Either all operations succeed (commit) or none of them take effect (rollback).
You usually use transactions when:
- You’re inserting into multiple tables.
- You need to update multiple rows that must stay consistent.
- You want the ability to undo if something goes wrong.
- All or nothing.
- If one part of the transaction fails, the entire transaction is rolled back.
- Example: If you transfer money from account A to account B and the credit to B fails, the debit from A is also undone.
- The database moves from one valid state to another valid state.
- All integrity constraints (e.g., primary keys, foreign keys, NOT NULL) remain satisfied after the transaction.
- Transactions don’t interfere with each other.
- Even if many users run transactions at the same time, the result is the same as if they were run one after another.
- Once a transaction is committed, the changes are permanent, even if the system crashes immediately after
Without ACID:
- Atomicity problem → You debit one account but don’t credit the other.
- Consistency problem → Database ends up with wrong totals.
- Isolation problem → Two transfers might overwrite each other’s changes.
- Durability problem → You commit the transfer but lose it after a crash.
Locking mechanisms are crucial for maintaining data consistency and integrity in multi-user database environments. They prevent concurrent transactions from interfering with each other and ensure that data is accessed and modified in a predictable and reliable manner.
Two common types of locks are row-level locks and table-level locks.
- Restricts to rows within a table
- This allows multiple transactions to concurrently access and modify different rows of the same table without blocking each other
- This leads to higher concurrency and improved performance, especially in situations with frequent updates to different rows.
Advantages :
- High Concurrency: Multiple transactions can operate on different rows of the same table concurrently.
- Reduced Contention: Less blocking and waiting time for transactions.
- Improved Performance: Faster transaction processing due to increased concurrency.
Disadvantages of Row-Level Locks:
- Increased Overhead: Managing a large number of row-level locks can consume significant system resources.

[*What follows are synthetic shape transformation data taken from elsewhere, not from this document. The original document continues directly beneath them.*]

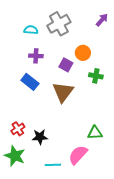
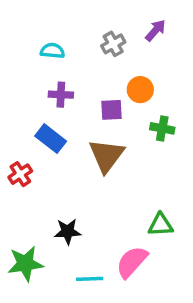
purple arrow: (102, 20) -> (155, 30), moved
gray cross: (59, 24) -> (113, 44), moved, size x0.6
purple square: (66, 65) -> (112, 110), turned -32
red cross: (18, 129) -> (20, 174), moved
green star: (15, 156) -> (25, 264), turned -30

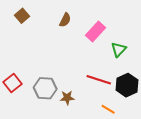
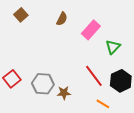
red line: (99, 80) -> (94, 76), turned 35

- Potential for Deadlocks: Deadlocks can occur if two or more transactions are waiting for each other to release locks on rows.
- Locks the entire table
- Can significantly reduce concurrency
Advantages -
- Simpler Management: Fewer locks to manage compared to row-level locks.
- Lower Overhead: Less system resources are required to manage table-level locks. Disadvantages -
- Reduced Concurrency: Only one transaction can access the table at a time.
- Increased Contention: Transactions may have to wait longer for the table to become available.
- Poorer Performance: Slower transaction processing due to reduced concurrency.
- A deadlock occurs when two or more transactions are blocked indefinitely, waiting for each other to release the resources (locks) that they need.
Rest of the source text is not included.